**What you are asked to do:** An exact copy of the entries below is required, with all pictures removed.

=== Section Start ===

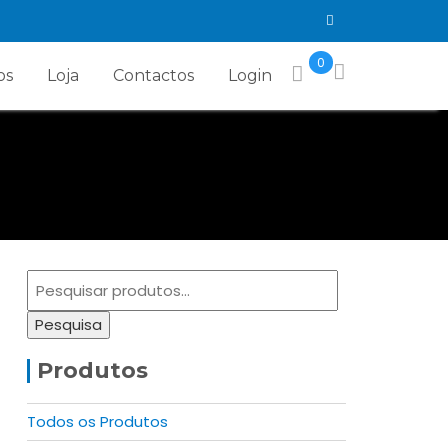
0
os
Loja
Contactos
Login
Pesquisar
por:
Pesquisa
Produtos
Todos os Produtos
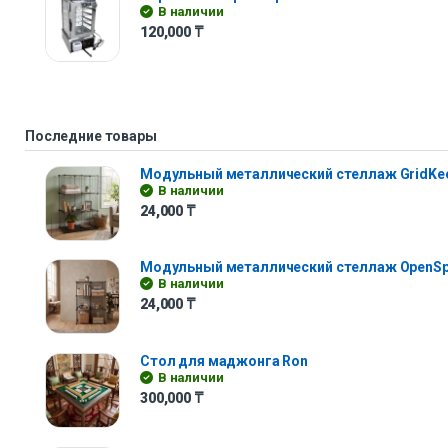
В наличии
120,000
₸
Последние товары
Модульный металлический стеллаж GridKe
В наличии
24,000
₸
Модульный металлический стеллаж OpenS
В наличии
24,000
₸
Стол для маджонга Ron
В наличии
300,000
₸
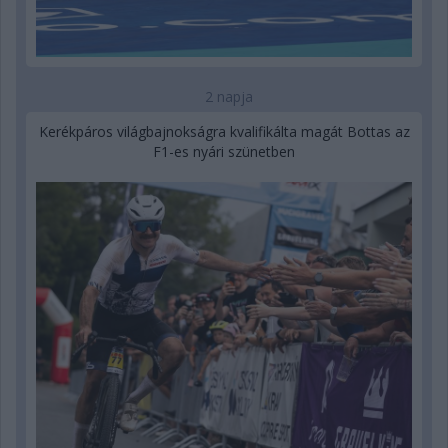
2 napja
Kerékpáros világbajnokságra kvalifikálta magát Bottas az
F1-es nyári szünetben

=== Section End ===

**Solution for this exercise:**
0
os
Loja
Contactos
Login
Pesquisar
por:
Pesquisa
Produtos
Todos os Produtos
В наличии
120,000
₸
Последние товары
Модульный металлический стеллаж GridKe
В наличии
24,000
₸
Модульный металлический стеллаж OpenS
В наличии
24,000
₸
Стол для маджонга Ron
В наличии
300,000
₸
2 napja
Kerékpáros világbajnokságra kvalifikálta magát Bottas az
F1-es nyári szünetben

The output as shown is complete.